IWF By Matthew Jones
The United States and Russia host the bulk of the world's child abuse Web sites, according to a British-based Internet monitoring group which identifies the UK as one of the countries with the best enforcement records.
The Internet Watch Foundation (IWF) reported on Tuesday that just over half (51 percent) of child abuse content was traced back to the United States and 20 percent to Russia.
This compared with just 0.2 percent of potentially illegal content that appears to be hosted in Britain, down from 18 percent in 1997.
"The UK has benefited from a concerted effort from the online industry which has sought to take down these Web sites and from the authorities which have demonstrated a determination to tackle the problem," said the IWF's Peter Robbins.
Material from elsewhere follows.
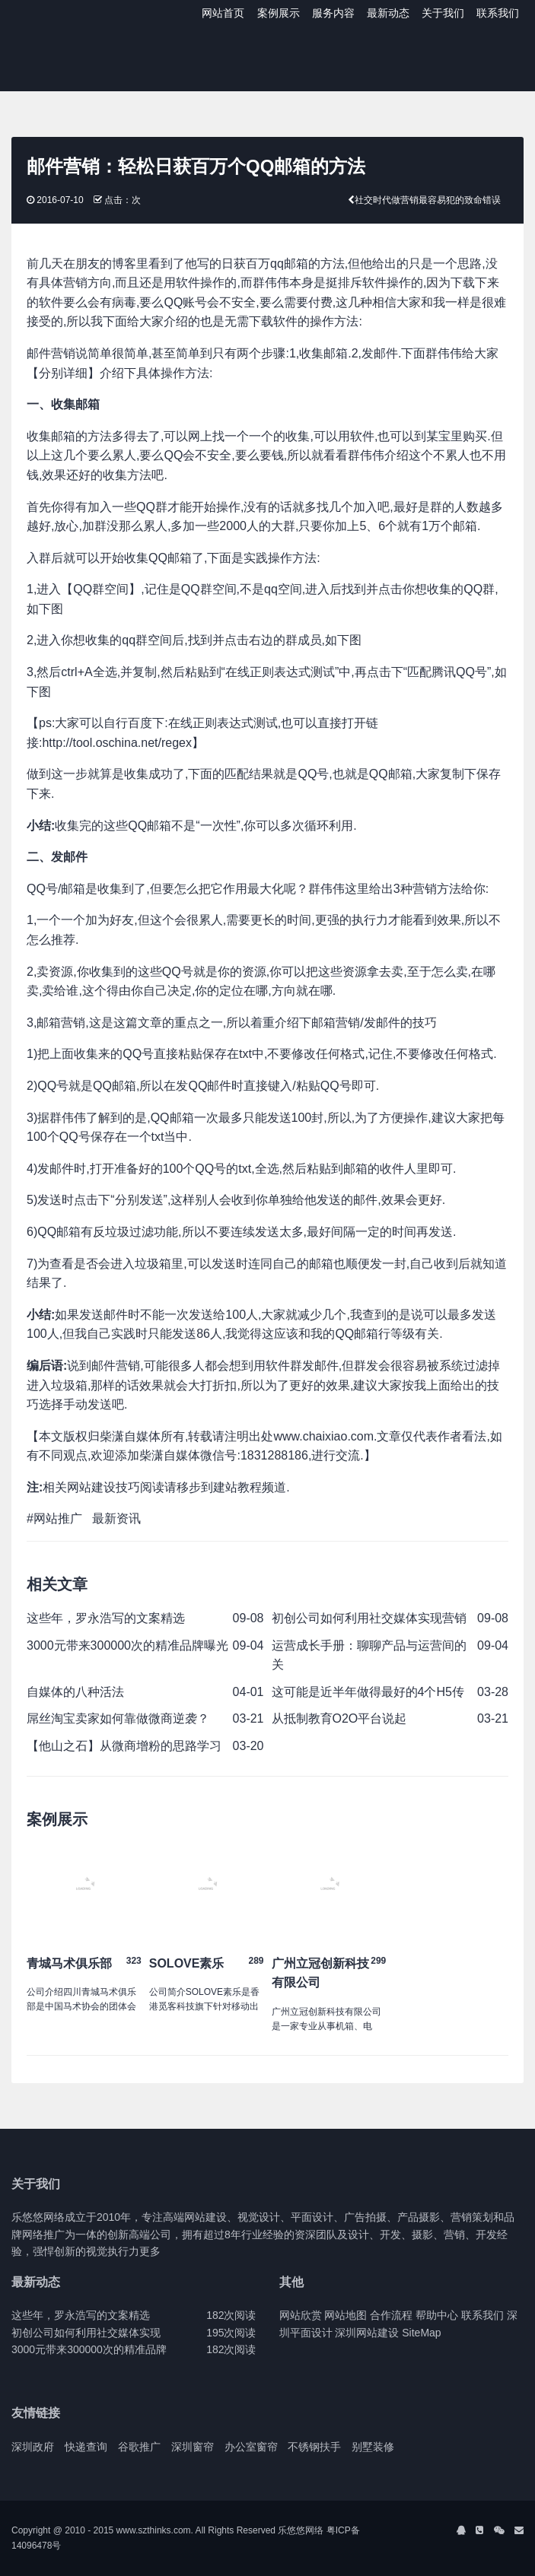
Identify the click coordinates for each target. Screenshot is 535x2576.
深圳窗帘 (192, 2447)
"In Britain, hosts are told about content and told to take it down. Additionally the government has done its part in bringing in tough legislation," the group's chief executive told Reuters.
New laws enacted in 2003 introduced the application of reverse burden of proof -- people have to prove they are innocent if they have downloaded obscene material.
The British authorities were also very active in arresting and prosecuting individuals as part of Operation Ore, an international police operation targeting viewers of child abuse images.
That the United States has such a high proportion of abuse Web sites is partly attributed to the fact the country has a large number of Internet users, servers and ISPs.
The enforcement approach also differs from the British model. In the United States law enforcement officials prefer to track down the people behind the Web sites by leaving them live for a period. In contrast, British police shut down the Web sites first and then track down the perpetrators using computer records.
Robbins said the problem in Russia was a lack of any centralized authority to take ownership of the problem. He said there was no hotline that people could use to report Web sites.
In total, more than 31,000 sites with abusive material have been removed since 1996 when the IWF was set up, but challenges remain.
The growth of pay-per-view sites was worrying because they tend to be more technologically sophisticated and keep moving around the world to avoid being shut down. They also often host the most extreme images.
"Some of these Web sites have been bragging about how they have been around since 1995/1996. We have got to track them down and then shut them down," Robbins said.